Open AccessSelective Muscarinic Alterations of Nitric Oxide-Mediated Relaxations by Neointima
Author(s) -
Guido R.Y. De Meyer,
Hidde Bult,
Herman Ag
Publication year - 1992
Publication title -
journal of cardiovascular pharmacology
Language(s) - English
Resource type - Journals
SCImago Journal Rank - 0.762
H-Index - 100
eISSN - 1533-4023
pISSN - 0160-2446
DOI - 10.1097/00005344-199204002-00058
Subject(s) - neointima , muscarinic acetylcholine receptor , endothelium , nitric oxide , phenylephrine , vasodilation , medicine , sodium nitroprusside , endocrinology , chemistry , muscarinic acetylcholine receptor m3 , acetylcholine , nitric oxide synthase , anatomy , biophysics , cardiology , receptor , biology , blood pressure , restenosis , stent
During neointima formation, which is an early and essential step in the development of atherosclerosis, endothelium-independent relaxations (nitroglycerin, 3-morpholinosydnonimine) are preserved, whereas muscarinic endothelium-dependent relaxation becomes impaired.
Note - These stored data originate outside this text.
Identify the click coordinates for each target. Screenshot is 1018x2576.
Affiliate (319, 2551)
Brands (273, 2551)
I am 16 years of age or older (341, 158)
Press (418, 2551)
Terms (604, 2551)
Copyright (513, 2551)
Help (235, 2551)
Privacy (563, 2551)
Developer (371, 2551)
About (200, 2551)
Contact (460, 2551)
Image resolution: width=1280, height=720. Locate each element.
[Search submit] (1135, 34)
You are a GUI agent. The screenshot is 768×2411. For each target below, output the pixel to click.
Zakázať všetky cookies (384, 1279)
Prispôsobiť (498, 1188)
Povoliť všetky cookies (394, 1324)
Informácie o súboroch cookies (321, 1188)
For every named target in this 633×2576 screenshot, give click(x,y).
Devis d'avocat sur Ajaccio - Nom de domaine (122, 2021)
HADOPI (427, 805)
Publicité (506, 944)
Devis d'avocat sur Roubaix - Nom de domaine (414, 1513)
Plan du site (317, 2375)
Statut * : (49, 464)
The present study was undertaken to determine the selectivity of this impairment. The neointima was induced by positioning a nonocclusive, soft silicone collar around the left carotid artery of rabbits. The contralateral artery served as a control. Seven days later, vascular rings were mounted in organ chambers, contracted with phenylephrine (0.35 microM), and cumulative dose-relaxation curves were made. Intima-bearing vessels were less sensitive to acetylcholine, confirming the original observation. In contrast, the dose-relaxation curves for substance P and for the calcium ionophore A23187 were not altered in the presence of neointima. The curve for ATP was even shifted to the left. These results suggest that the nitric oxide synthase: cyclic GMP system remains intact in intima-bearing vessels and that the diminished endothelium-dependent relaxations are due to a selective alteration of the muscarinic receptors.